Le foyer, un lieu de repli frileux où l’on s’avachit devant la télévision en pyjama informe ? Sans doute. Mais aussi, dans une époque dure et désorientée, une base arrière où l’on peut se protéger, refaire ses forces, se souvenir de ses désirs. Dans l’ardeur que l’on met à se blottir chez soi ou à rêver de l’habitation idéale s’exprime ce qu’il nous reste de vitalité, de foi en l’avenir. Ce livre voudrait dire la sagesse des casaniers, injustement dénigrés. Mais il explore aussi la façon dont ce monde que l’on croyait fuir revient par la fenêtre. Difficultés à trouver un logement abordable, ou à profiter de son chez-soi dans l’état de  » famine temporelle  » qui nous caractérise. Ramifications passionnantes de la simple question  » Qui fait le ménage ? « , persistance du modèle du bonheur familial, alors même que l’on rencontre des modes de vie bien plus inventifs… Autant de préoccupations à la fois intimes et collectives, passées ici en revue comme on range et nettoie un intérieur empoussiéré : pour tenter d’y voir plus clair, et de se sentir mieux.

Critique

J’avais déjà commencé à connaître Mona Chollet grâce à son connu Beauté fatale, qui n’a pas convaincu tout le monde, mais quand tu t’inities au féminisme, c’est vraiment un bon livre. En 2015, j’ai donc lu Chez soi que je trouve bien meilleur.

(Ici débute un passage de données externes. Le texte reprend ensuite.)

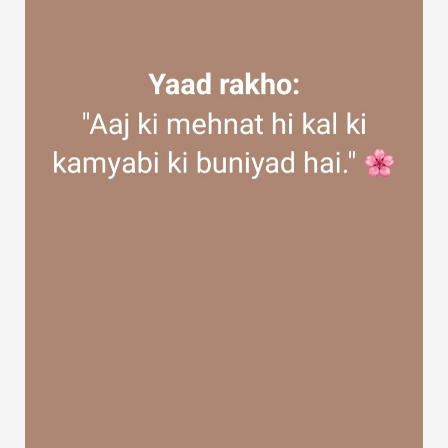
Discover Groups
My Groups
Discover Pages
Liked Pages
Popular Posts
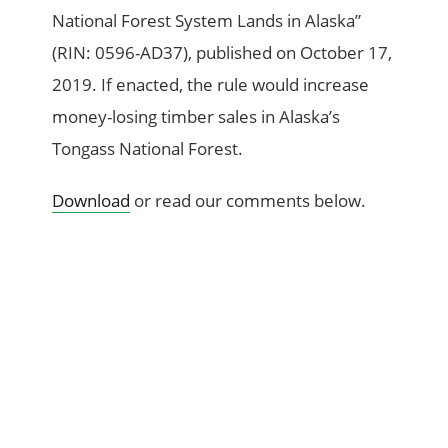
National Forest System Lands in Alaska”
(RIN: 0596-AD37), published on October 17,
2019. If enacted, the rule would increase
money-losing timber sales in Alaska’s
Tongass National Forest.
Download
or read our comments below.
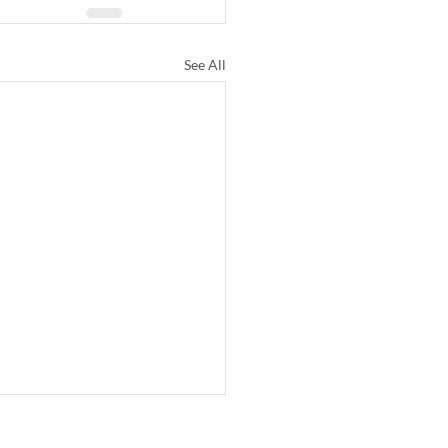
See All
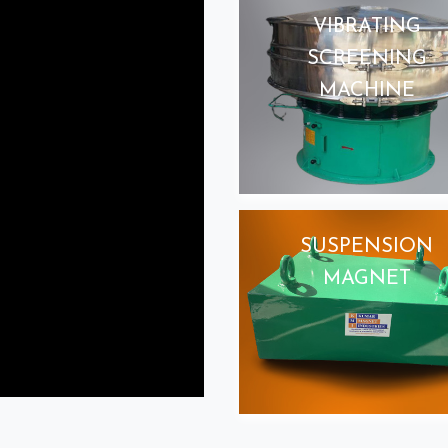
VIBRATING
SCREENING
MACHINE
SUSPENSION
MAGNET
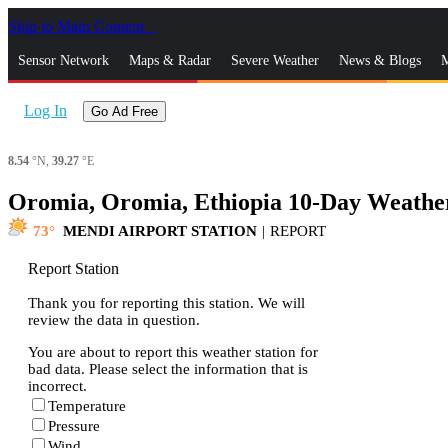
Skip to Main Content
_
Sensor Network
Maps & Radar
Severe Weather
News & Blogs
M
Log In
Go Ad Free
8.54
°N,
39.27
°E
Oromia, Oromia, Ethiopia 10-Day Weathe
73
MENDI AIRPORT STATION
|
REPORT
Report Station
Thank you for reporting this station. We will
review the data in question.
You are about to report this weather station for
bad data. Please select the information that is
incorrect.
Temperature
Pressure
Wind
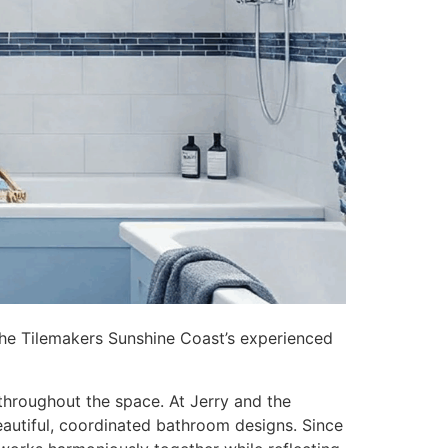
 the Tilemakers Sunshine Coast’s experienced
throughout the space. At Jerry and the
autiful, coordinated bathroom designs. Since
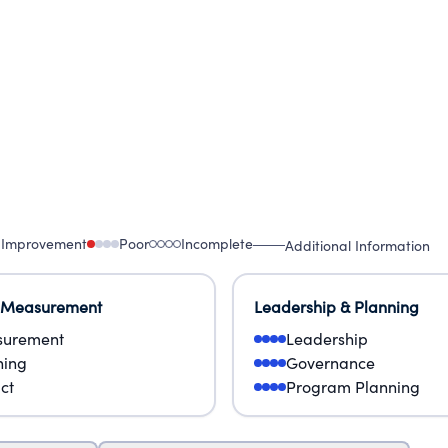
 Improvement
Poor
Incomplete
Additional Information
 Measurement
Leadership & Planning
urement
Leadership
ning
Governance
ct
Program Planning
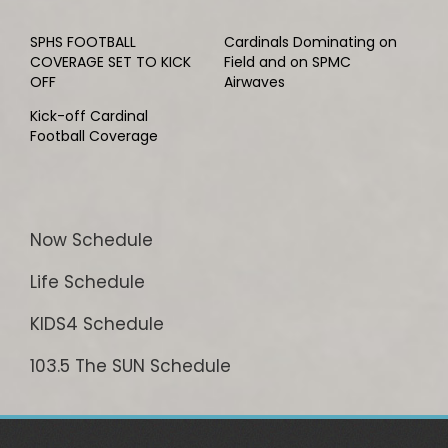
SPHS FOOTBALL
Cardinals Dominating on
COVERAGE SET TO KICK
Field and on SPMC
OFF
Airwaves
Kick-off Cardinal
Football Coverage
Now Schedule
Life Schedule
KIDS4 Schedule
103.5 The SUN Schedule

Je l’ai relu et celui-ci n’a pas eu la même portée qu’à l’époque. Normalement, quand on relit un livre, on a un peu les pétoches, on se demande si celui-ci va toujours autant nous plaire qu’avant, si on ne va pas soudainement lui trouver des défauts qui vont gâcher notre lecture. Et non seulement il m’a parlé comme lors de ma première lecture, mais au vu des mes questionnements actuels, il a eu une portée supérieure.